╔══

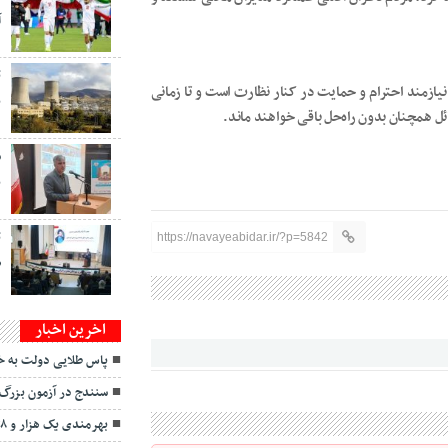
آ
ت
 نیازمند احترام و حمایت در کنار نظارت است و تا زمانی
ب
ل همچنان بدون راه‌حل باقی خواهند ماند.
س
ب
ت
https://navayeabidar.ir/?p=5842
ص
اخرین اخبار
پاس طلایی دولت به خ
سنندج در آزمون بزرگ 
بهرمندی یک هزار و ۸۴۸ زائر از خدمات درمانی کردستان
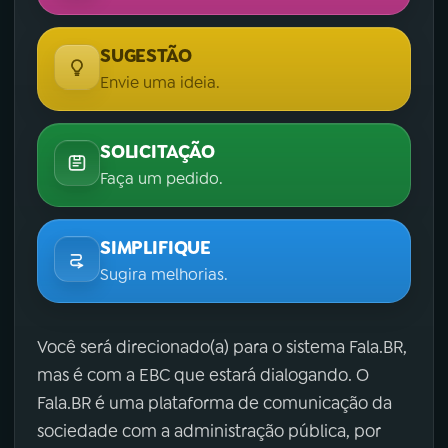
SUGESTÃO
Envie uma ideia.
SOLICITAÇÃO
Faça um pedido.
SIMPLIFIQUE
Sugira melhorias.
Você será direcionado(a) para o sistema Fala.BR,
mas é com a EBC que estará dialogando. O
Fala.BR é uma plataforma de comunicação da
sociedade com a administração pública, por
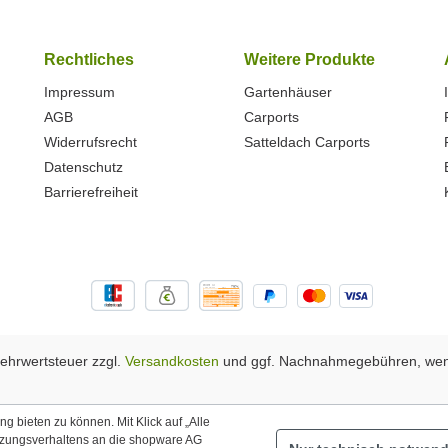
Rechtliches
Weitere Produkte
Impressum
Gartenhäuser
AGB
Carports
Widerrufsrecht
Satteldach Carports
Datenschutz
Barrierefreiheit
 Mehrwertsteuer zzgl.
Versandkosten
und ggf. Nachnahmegebühren, wen
 bieten zu können. Mit Klick auf „Alle
tzungsverhaltens an die shopware AG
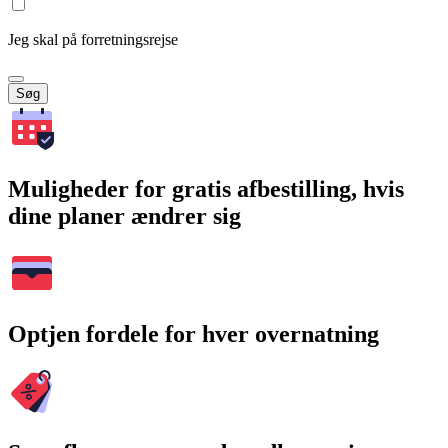
Jeg skal på forretningsrejse
Søg
Muligheder for gratis afbestilling, hvis
dine planer ændrer sig
Optjen fordele for hver overnatning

╚══

Where the word "Fala" shows up in a line of the entries above, copy that line.

Você será direcionado(a) para o sistema Fala.BR,
Fala.BR é uma plataforma de comunicação da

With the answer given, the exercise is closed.